TRY IT
Omit the pictures found among the records and print everything else exactly as it stands.

RECORDS SHOWN

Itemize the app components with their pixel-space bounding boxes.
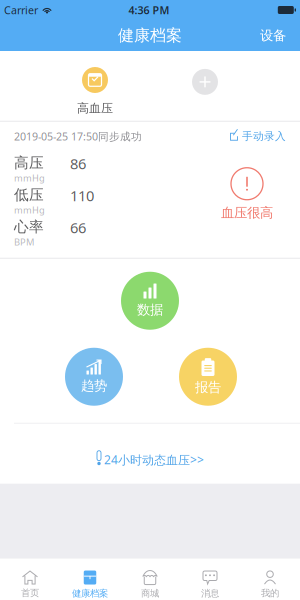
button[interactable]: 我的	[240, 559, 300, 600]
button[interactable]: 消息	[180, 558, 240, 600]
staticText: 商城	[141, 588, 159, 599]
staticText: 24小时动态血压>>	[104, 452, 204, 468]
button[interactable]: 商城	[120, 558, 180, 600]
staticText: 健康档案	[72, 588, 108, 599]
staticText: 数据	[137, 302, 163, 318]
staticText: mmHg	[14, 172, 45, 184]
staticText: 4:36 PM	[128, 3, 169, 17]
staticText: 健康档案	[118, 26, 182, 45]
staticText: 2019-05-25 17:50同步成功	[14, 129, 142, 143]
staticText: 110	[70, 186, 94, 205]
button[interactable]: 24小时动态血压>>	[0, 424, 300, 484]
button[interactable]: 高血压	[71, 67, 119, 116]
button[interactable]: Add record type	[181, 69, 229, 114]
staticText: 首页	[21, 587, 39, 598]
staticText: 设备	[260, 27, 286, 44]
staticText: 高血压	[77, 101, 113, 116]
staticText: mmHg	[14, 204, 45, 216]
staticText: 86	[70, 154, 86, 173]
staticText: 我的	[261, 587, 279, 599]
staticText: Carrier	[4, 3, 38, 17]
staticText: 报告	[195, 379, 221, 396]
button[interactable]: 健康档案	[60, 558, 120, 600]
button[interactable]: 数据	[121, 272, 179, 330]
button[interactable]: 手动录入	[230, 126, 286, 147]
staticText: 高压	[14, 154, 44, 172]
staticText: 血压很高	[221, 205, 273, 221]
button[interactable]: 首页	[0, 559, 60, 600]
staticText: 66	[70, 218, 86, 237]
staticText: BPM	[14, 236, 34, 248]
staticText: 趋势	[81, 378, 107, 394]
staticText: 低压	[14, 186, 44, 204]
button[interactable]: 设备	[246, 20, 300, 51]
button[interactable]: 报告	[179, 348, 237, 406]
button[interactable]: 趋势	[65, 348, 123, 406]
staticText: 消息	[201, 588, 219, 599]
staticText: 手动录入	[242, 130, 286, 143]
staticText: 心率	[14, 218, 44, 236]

SOLUTION BELOW
Itemize the app components with their pixel-space bounding boxes.
button[interactable]: 我的	[240, 559, 300, 600]
button[interactable]: 消息	[180, 558, 240, 600]
staticText: 商城	[141, 588, 159, 599]
staticText: 24小时动态血压>>	[104, 452, 204, 468]
button[interactable]: 商城	[120, 558, 180, 600]
staticText: 健康档案	[72, 588, 108, 599]
staticText: 数据	[137, 302, 163, 318]
staticText: mmHg	[14, 172, 45, 184]
staticText: 4:36 PM	[128, 3, 169, 17]
staticText: 健康档案	[118, 26, 182, 45]
staticText: 2019-05-25 17:50同步成功	[14, 129, 142, 143]
staticText: 110	[70, 186, 94, 205]
button[interactable]: 24小时动态血压>>	[0, 424, 300, 484]
button[interactable]: 高血压	[71, 67, 119, 116]
button[interactable]: Add record type	[181, 69, 229, 114]
staticText: 首页	[21, 587, 39, 598]
staticText: 设备	[260, 27, 286, 44]
staticText: 高血压	[77, 101, 113, 116]
staticText: mmHg	[14, 204, 45, 216]
staticText: 86	[70, 154, 86, 173]
staticText: 我的	[261, 587, 279, 599]
staticText: Carrier	[4, 3, 38, 17]
staticText: 报告	[195, 379, 221, 396]
button[interactable]: 健康档案	[60, 558, 120, 600]
button[interactable]: 数据	[121, 272, 179, 330]
button[interactable]: 手动录入	[230, 126, 286, 147]
staticText: 高压	[14, 154, 44, 172]
staticText: 血压很高	[221, 205, 273, 221]
button[interactable]: 首页	[0, 559, 60, 600]
staticText: 66	[70, 218, 86, 237]
staticText: BPM	[14, 236, 34, 248]
staticText: 趋势	[81, 378, 107, 394]
staticText: 低压	[14, 186, 44, 204]
button[interactable]: 设备	[246, 20, 300, 51]
button[interactable]: 报告	[179, 348, 237, 406]
button[interactable]: 趋势	[65, 348, 123, 406]
staticText: 消息	[201, 588, 219, 599]
staticText: 手动录入	[242, 130, 286, 143]
staticText: 心率	[14, 218, 44, 236]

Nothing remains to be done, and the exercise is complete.